Solved – Difference between batch_size=1 and SGD optimisers in Keras

keraspythontensorflow

I have a question that to implement stochastic gradient descent we set the batch size=1 what ever be the optimizer.So what does sgd optimizer do that is different then setting batch size=1 using any optimiser. Thank you in advance for helping

sgd = optimizers.SGD(lr=0.01, decay=1e-6, momentum=0.9, nesterov=True)
model.compile(loss='mean_squared_error', optimizer=sgd)

vs
model.compile(loss='mean_squared_error', optimizer='rmsprop')
model.fit(X,y,batch_size=1)

Best Answer

In practice, how Keras works is that it decouples the hyperparameters that are really specific to the optimizers (for instance, the learning rate and momentum value) and the training parameters in general, for instance, the number of epochs, batch size, etc. This makes sense because things can be handled more efficiently. That is, just by using,

sgd = optimizers.SGD(lr=0.01, decay=1e-6, momentum=0.9, nesterov=True)

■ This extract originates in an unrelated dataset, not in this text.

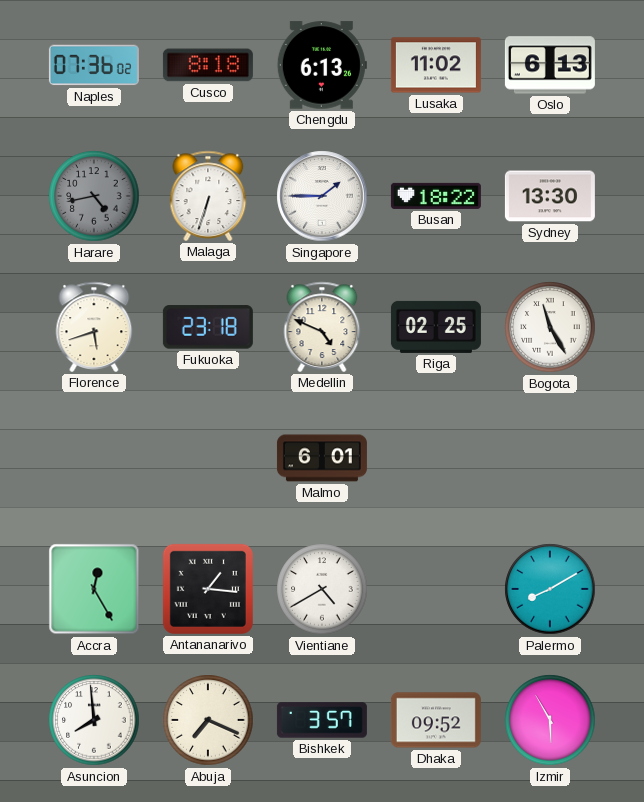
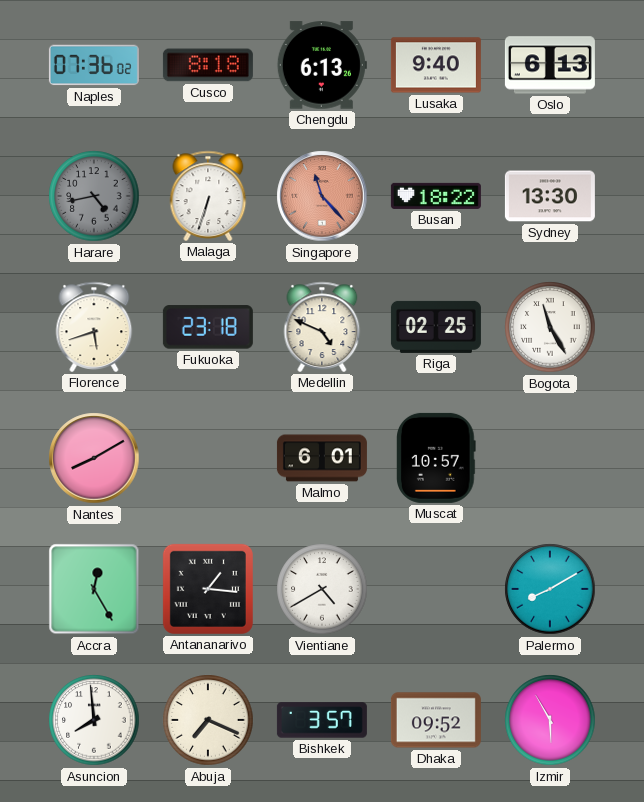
Lusaka: 11:02 -> 9:40
Singapore: 1:45 -> 11:23
Singapore dial: white -> salmon
Nantes: none -> 8:10
Muscat: none -> 10:57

one can define different variants of the Gradient Descent (GD) algorithm, be it, Batch GD where the batch_size = number of training samples (m), Mini-Batch (Stochastic) GD where batch_size = > 1 and < m, and finally the online (Stochastic) GD where batch_size = 1. Here, the batch_size refers to the argument that is to be written in model.fit().

While it is true that, in theory, SGD is nothing but setting batch_size=1, that particular setting has fallen out of favor in the community these days mainly because it is expensive in terms of training time (there are just too many weight updates to be done). Therefore, with how the community has progressed, SGD mostly refers to the mini-batch SGD with batch_size=32, being the default in Keras.

batch_size: Integer or None. Number of samples per gradient update. If unspecified, batch_size will default to 32.

See here, here and here for further information.